We used simple empirical relationships between flow, water quality and benthic macroinvertebrate community structure and function to establish an evidence-base for decision making in environmental water provision. The resulting response curves are readily communicated to a non-scientific audience and provide an objective measure of the environmental risk associated with a given level of extraction.

Under South Australian legislation, resource managers are required to incorporate environmental needs within water allocation frameworks. The Mount Lofty Ranges, located near to Adelaide, are drained by a network of small streams. Prevailing Mediterranean climates interact with spatially unpredictable but reliable groundwater discharge to produce flow regimes spanning a gradient of permanence. Environmental water determination has previously utilised a maximum permissible deviation in hydrological measures, assessed on the basis of modelled ‘current’ and ‘no-development’ scenarios. Such approaches are ecologically defensible, but remain somewhat opaque to the ecological processes they seek to support. Articulating the likely environmental consequence or benefit of a given scenario is not straightforward and as a result the environmental success of water allocation plans is difficult to determine.

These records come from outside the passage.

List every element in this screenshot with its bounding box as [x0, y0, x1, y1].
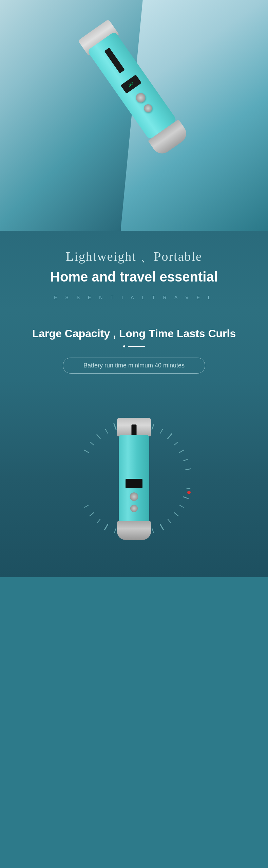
divider-dot [123, 345, 125, 347]
curler-slot [104, 48, 125, 73]
svg-line-17 [184, 497, 188, 499]
svg-line-14 [186, 469, 191, 470]
svg-line-20 [168, 519, 171, 523]
svg-line-11 [174, 442, 178, 445]
dial-curler-top [117, 418, 151, 436]
dial-curler-main [119, 435, 149, 523]
curler-button-1 [134, 91, 147, 104]
text-section-lightweight: Lightweight 、Portable Home and travel es… [0, 231, 268, 310]
svg-line-27 [105, 524, 108, 530]
home-travel-text: Home and travel essential [20, 269, 248, 285]
dial-section [0, 380, 268, 577]
lightweight-portable-text: Lightweight 、Portable [20, 248, 248, 265]
divider-decoration [27, 345, 241, 347]
svg-line-13 [184, 459, 188, 461]
dial-button-1 [130, 492, 138, 501]
product-dial-image [112, 418, 156, 540]
svg-line-0 [84, 450, 89, 453]
svg-line-1 [90, 442, 94, 445]
svg-line-18 [179, 505, 183, 508]
svg-line-12 [179, 450, 184, 453]
battery-badge-text: Battery run time minimum 40 minutes [83, 362, 185, 369]
svg-point-31 [187, 491, 191, 494]
svg-line-16 [186, 488, 190, 489]
dial-display [126, 479, 142, 488]
product-dial-body [112, 418, 156, 540]
svg-line-30 [85, 505, 89, 508]
svg-line-3 [106, 430, 108, 433]
page-wrapper: 180° Lightweight 、Portable Home and trav… [0, 0, 268, 868]
dial-button-2 [130, 505, 138, 512]
svg-line-9 [160, 430, 163, 433]
large-capacity-title: Large Capacity , Long Time Lasts Curls [27, 327, 241, 340]
text-section-capacity: Large Capacity , Long Time Lasts Curls B… [0, 310, 268, 380]
essential-travel-label: E S S E N T I A L T R A V E L [20, 295, 248, 300]
curler-display-text: 180° [128, 81, 135, 87]
hero-section: 180° [0, 0, 268, 231]
curler-button-2 [142, 103, 154, 114]
svg-line-29 [90, 513, 94, 516]
divider-line [128, 346, 145, 347]
svg-line-28 [97, 519, 100, 523]
battery-badge: Battery run time minimum 40 minutes [63, 358, 205, 374]
dial-container [49, 394, 219, 564]
curler-display: 180° [120, 75, 141, 94]
svg-line-19 [174, 513, 178, 516]
svg-line-21 [160, 524, 164, 530]
dial-curler-bottom [117, 521, 151, 540]
svg-line-10 [168, 434, 172, 438]
svg-line-2 [97, 435, 100, 438]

We used both functional and biodiversity-based measures of macroinvertebrate communities to demonstrate within-catchment responses to variation in antecedent flow and electrical conductivity. Biological measures declined in a linear manner above a threshold value of electrical conductivity, with flow responses similar in shape but opposite in orientation owing to covariance. Such threshold responses are widely sought in environmental policy making, as they provide an intuitive means to establish a meaningful level of risk to competing scenarios. They remain however, generally elusive. The specifics of the approach have not to our knowledge been attempted in other climatic zones although they are readily transferable. Where applicable, these provide a means to incorporate macroinvertebrate community condition in water allocation decisions, based on ecologically relevant and readily quantified responses.